My guess is that it helps a lot that we have flexible cushioned fingertips that are highly sensitive to pressure. That's a hardware feature that robots mostly lack.

hahaxdxd123

Here's an interesting blog post on the limitations of domain randomization for OpenAI's results: https://www.alexirpan.com/2019/10/29/openai-rubiks.html

Basically the solve rate was much lower without the use of a Bluetooth sensor, and they did a bunch of other things that made the result less impressive. Still a long way to go here.

m3kw9

Just today noticed without looking that I can tell from feel that there are 2 objects in a bag instead of one tells me we have likely 1000x different type of sensor and w we combine them all to form a meaning, and dexterity goes hand in hand with it

Zigurd

There are half a dozen successful commercially available surgical robot products out there. None try to mimic a surgeon's hands.

Even if biomimicry turns out to be a useful strategy in designing general purpose robots, I would bet against humans being the right shape to mimic. And that's assuming general purpose robots will ever be more useful than robots designed or configured for specific tasks.

michaelt

The reason people keep working on human-like hands for robots is: The world is absolutely full of things adapted to be operated with human hands.

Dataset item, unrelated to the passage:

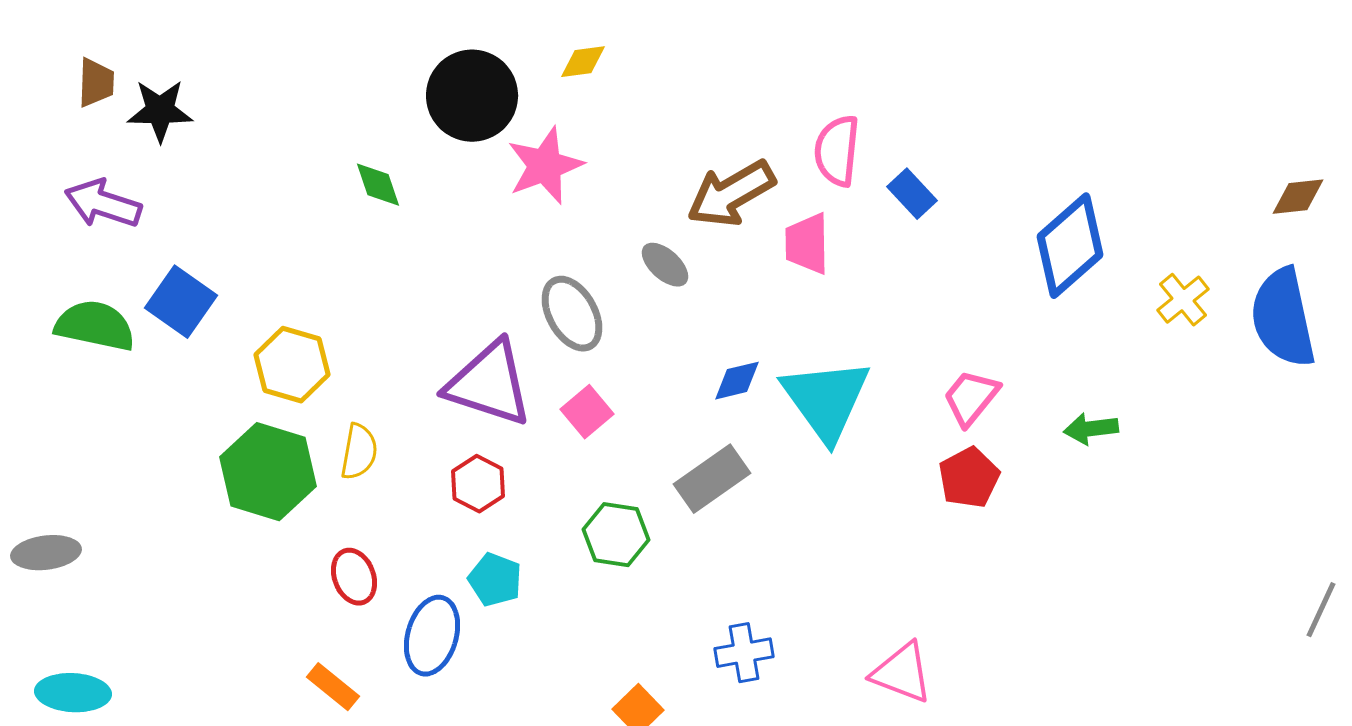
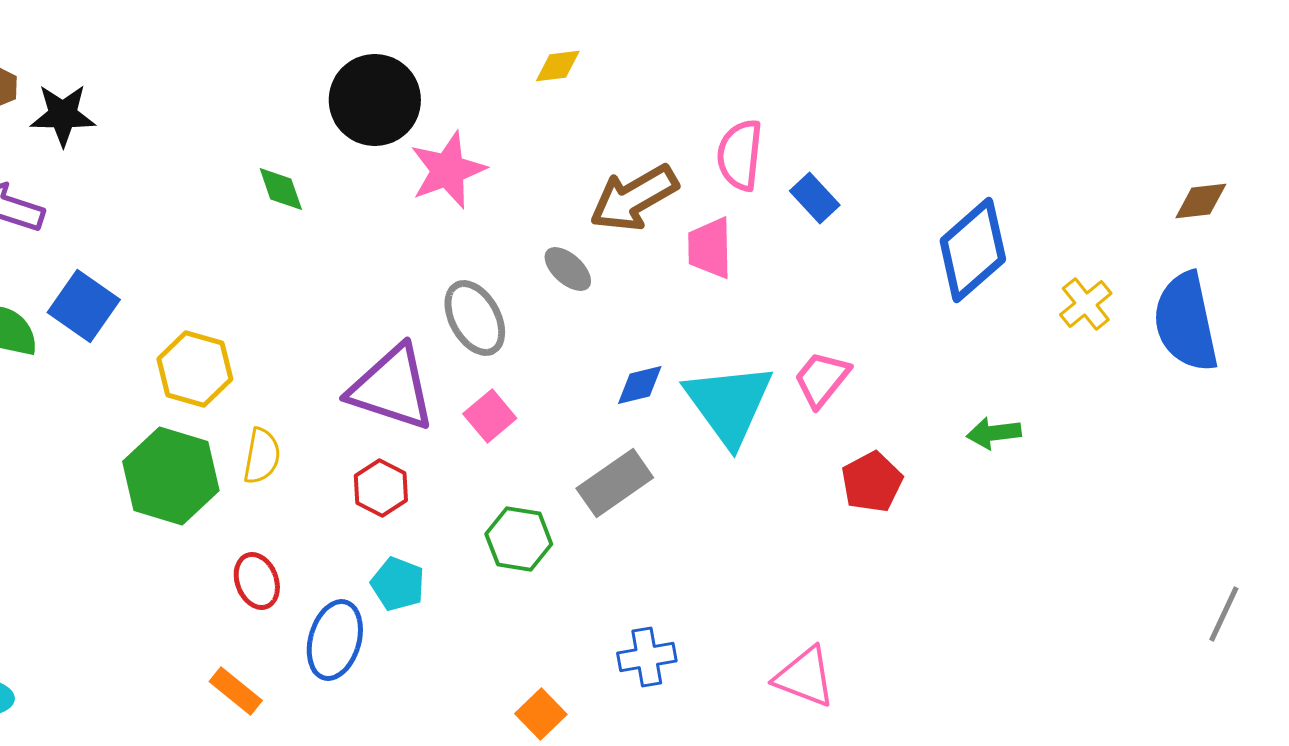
yellow diamond: (583, 62) -> (558, 66), moved
pink trapezoid: (971, 398) -> (822, 379), moved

Handling heavy boxes? Baking a cake? Operating a circular saw? Assembling a PC? Performing surgery? Loading a ream of paper into a printer? Playing a violin? Opening a door? You can do it all with two five-fingered hands.

ndileas

I think it's important to note that many individual humans are adapted to only a few of these tasks. A construction worker's hands and a magician have very different muscles, skin thickness, grip strength, dexterity, etc. even though they can both wash a dish and open a door.

beefnugs

Its because after they saw how big a suckers everyone is for "AI" of course they can sell dumbasses a $60k vaguely human shaped thing that still wont be able to do laundrey or dishes or answer the door or screw in a screw or step over a puppy

DGAP

Do these challenges apply to surgical robots? There's a lot of interest in essentially creating automated Davincis, for which there is a great deal of training data and for which the robots are prepositioned.

Maybe all this setup means that completing surgical tasks doesn't counter as dexterity.